- What to do:
Output the data in full. Keep every word exact and exclude the pictures.

- Supplied material:

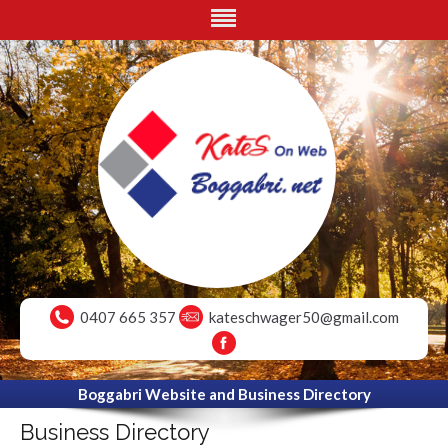
0407 665 357
kateschwager50@gmail.com
Boggabri Website and Business Directory
Business Directory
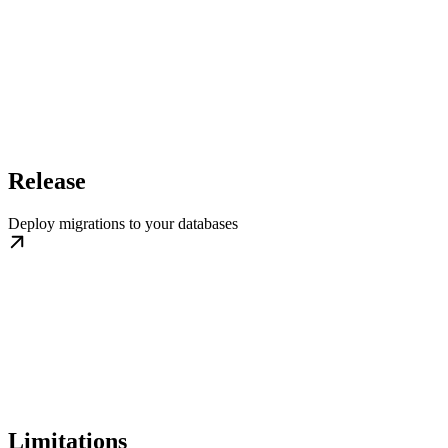
Release
Deploy migrations to your databases
Limitations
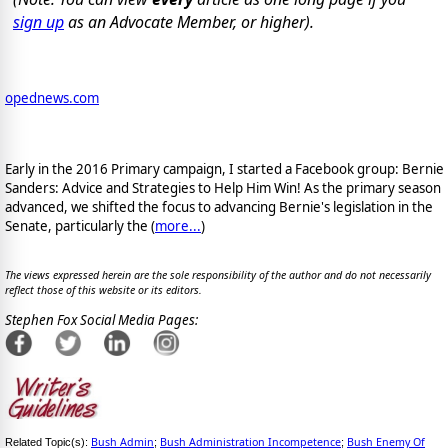
sign up
as an Advocate Member, or higher).
opednews.com
Early in the 2016 Primary campaign, I started a Facebook group: Bernie
Sanders: Advice and Strategies to Help Him Win! As the primary season
advanced, we shifted the focus to advancing Bernie's legislation in the
Senate, particularly the (
more...
)
The views expressed herein are the sole responsibility of the author and do not necessarily
reflect those of this website or its editors.
Stephen Fox Social Media Pages:
Bush Admin
Bush Administration Incompetence
Bush Enemy Of
Related Topic(s):
;
;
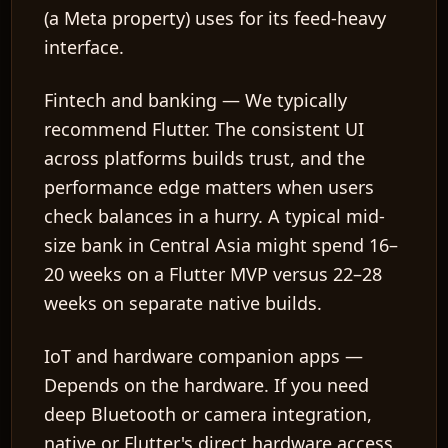
(a Meta property) uses for its feed-heavy
interface.
Fintech and banking
— We typically
recommend Flutter. The consistent UI
across platforms builds trust, and the
performance edge matters when users
check balances in a hurry. A typical mid-
size bank in Central Asia might spend 16–
20 weeks on a Flutter MVP versus 22–28
weeks on separate native builds.
IoT and hardware companion apps
—
Depends on the hardware. If you need
deep Bluetooth or camera integration,
native or Flutter's direct hardware access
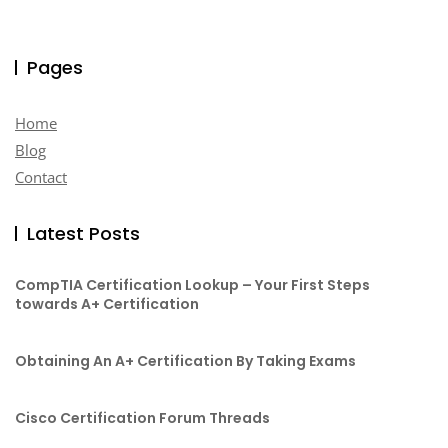
Pages
Home
Blog
Contact
Latest Posts
CompTIA Certification Lookup – Your First Steps
towards A+ Certification
Obtaining An A+ Certification By Taking Exams
Cisco Certification Forum Threads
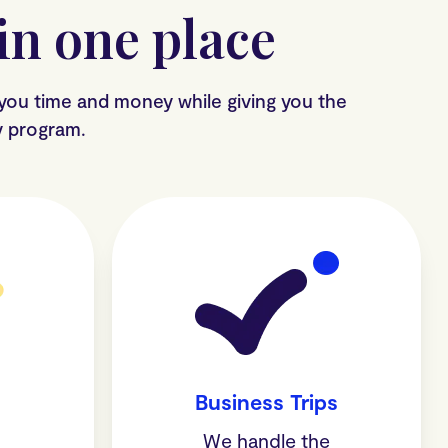
n one place
 you time and money while giving you the
ty program.
Business Trips
am
We handle the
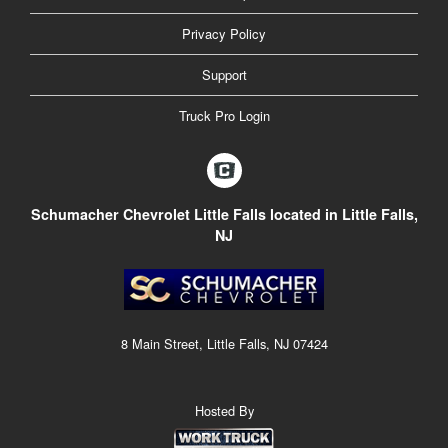
Privacy Policy
Support
Truck Pro Login
Schumacher Chevrolet Little Falls located in Little Falls,
NJ
8 Main Street, Little Falls, NJ 07424
Hosted By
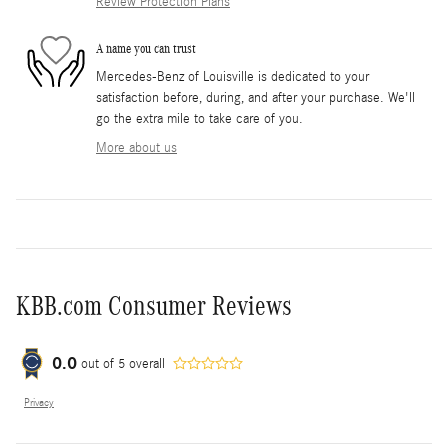
Review Protection Plans
A name you can trust
Mercedes-Benz of Louisville is dedicated to your
satisfaction before, during, and after your purchase. We'll
go the extra mile to take care of you.
More about us
KBB.com Consumer Reviews
0.0
out of
5
overall
Privacy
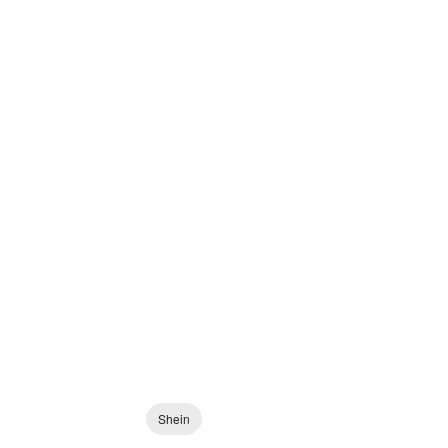
Shein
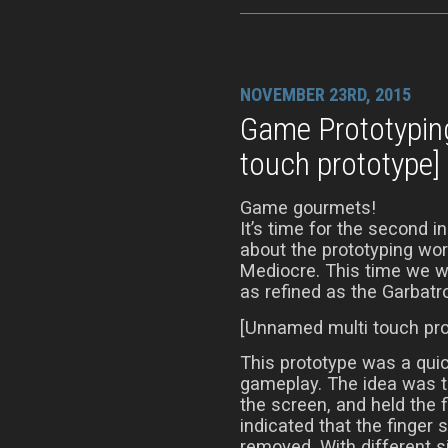
NOVEMBER 23RD, 2015
Game Prototypin
touch prototype]
Game gourmets!
It’s time for the second i
about the prototyping wor
Mediocre. This time we wil
as refined as the Garbatr
[Unnamed multi touch pro
This prototype was a quic
gameplay. The idea was t
the screen, and held the f
indicated that the finger s
removed. With different si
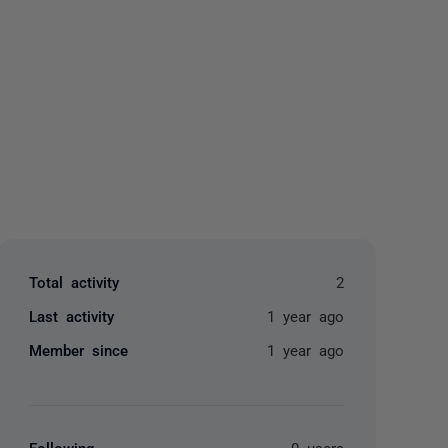
yone
Total activity
2
Last activity
1 year ago
Member since
1 year ago
Following
0 users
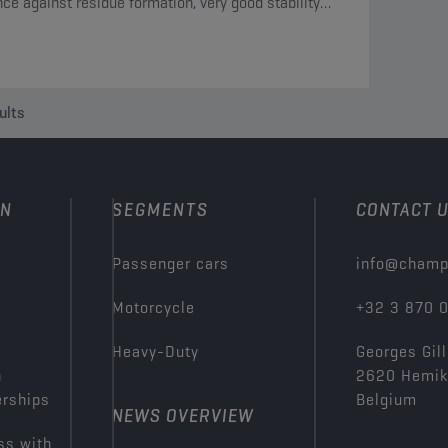
nce against residue formation, very good stability
 oxidation and is compatible with all materials
in the circuit.
ults
ON
SEGMENTS
CONTACT 
Passenger cars
info@champ
Motorcycle
+32 3 870 
Heavy-Duty
Georges Gill
n
2620 Hemi
erships
Belgium
NEWS OVERVIEW
ss with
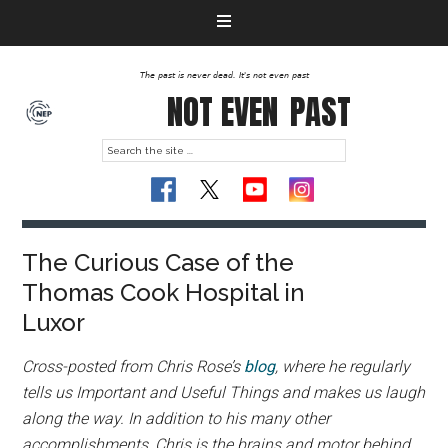
The past is never dead. It's not even past
NOT EVEN
PAST
The Curious Case of the
Thomas Cook Hospital in
Luxor
Cross-posted from Chris Rose’s
blog
, where he regularly
tells us Important and Useful Things and makes us laugh
along the way. In addition to his many other
accomplishments, Chris is the brains and motor behind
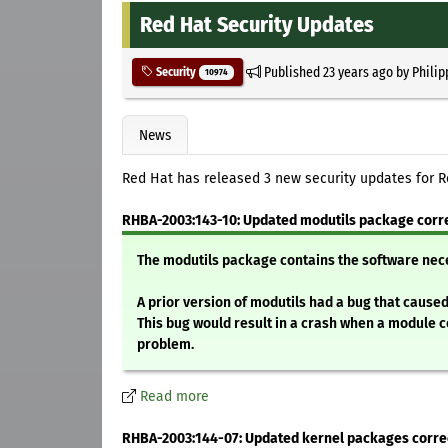
Red Hat Security Updates
Published
23 years ago
by
Philip
Security
10974
News
Red Hat has released 3 new security updates for R
RHBA-2003:143-10: Updated modutils package corre
The modutils package contains the software nec
A prior version of modutils had a bug that cause
This bug would result in a crash when a module c
problem.
Read more
RHBA-2003:144-07: Updated kernel packages corre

- Written response:
0407 665 357
kateschwager50@gmail.com
Boggabri Website and Business Directory
Business Directory
Release
Deploy migrations to your databases
Limitations
sign up
as an Advocate Member, or higher).
opednews.com
Early in the 2016 Primary campaign, I started a Facebook group: Bernie
Sanders: Advice and Strategies to Help Him Win! As the primary season
advanced, we shifted the focus to advancing Bernie's legislation in the
Senate, particularly the (
more...
)
The views expressed herein are the sole responsibility of the author and do not necessarily
reflect those of this website or its editors.
Stephen Fox Social Media Pages:
Bush Admin
Bush Administration Incompetence
Bush Enemy Of
Related Topic(s):
;
;
(a Meta property) uses for its feed-heavy
interface.
Fintech and banking
— We typically
recommend Flutter. The consistent UI
across platforms builds trust, and the
performance edge matters when users
check balances in a hurry. A typical mid-
size bank in Central Asia might spend 16–
20 weeks on a Flutter MVP versus 22–28
weeks on separate native builds.
IoT and hardware companion apps
—
Depends on the hardware. If you need
deep Bluetooth or camera integration,
native or Flutter's direct hardware access
Pages
Home
Blog
Contact
Latest Posts
CompTIA Certification Lookup – Your First Steps
towards A+ Certification
Obtaining An A+ Certification By Taking Exams
Cisco Certification Forum Threads
n one place
 you time and money while giving you the
ty program.
Business Trips
am
We handle the
Privacy Policy
Support
Truck Pro Login
Schumacher Chevrolet Little Falls located in Little Falls,
NJ
8 Main Street, Little Falls, NJ 07424
Hosted By
Review Protection Plans
A name you can trust
Mercedes-Benz of Louisville is dedicated to your
satisfaction before, during, and after your purchase. We'll
go the extra mile to take care of you.
More about us
KBB.com Consumer Reviews
0.0
out of
5
overall
Privacy
Shein
NOVEMBER 23RD, 2015
Game Prototypin
touch prototype]
Game gourmets!
It’s time for the second i
about the prototyping wor
Mediocre. This time we wil
as refined as the Garbatr
[Unnamed multi touch pro
This prototype was a quic
gameplay. The idea was t
the screen, and held the f
indicated that the finger s
removed. With different si
yone
Total activity
2
Last activity
1 year ago
Member since
1 year ago
Following
0 users
nce against residue formation, very good stability
 oxidation and is compatible with all materials
in the circuit.
ults
ON
SEGMENTS
CONTACT 
Passenger cars
info@champ
Motorcycle
+32 3 870 
Heavy-Duty
Georges Gill
n
2620 Hemi
erships
Belgium
NEWS OVERVIEW
ss with
The past is never dead. It's not even past
NOT EVEN
PAST
The Curious Case of the
Thomas Cook Hospital in
Luxor
Cross-posted from Chris Rose’s
blog
, where he regularly
tells us Important and Useful Things and makes us laugh
along the way. In addition to his many other
accomplishments, Chris is the brains and motor behind
Red Hat Security Updates
Published
23 years ago
by
Philip
Security
10974
News
Red Hat has released 3 new security updates for R
RHBA-2003:143-10: Updated modutils package corre
The modutils package contains the software nec
A prior version of modutils had a bug that cause
This bug would result in a crash when a module c
problem.
Read more
RHBA-2003:144-07: Updated kernel packages corre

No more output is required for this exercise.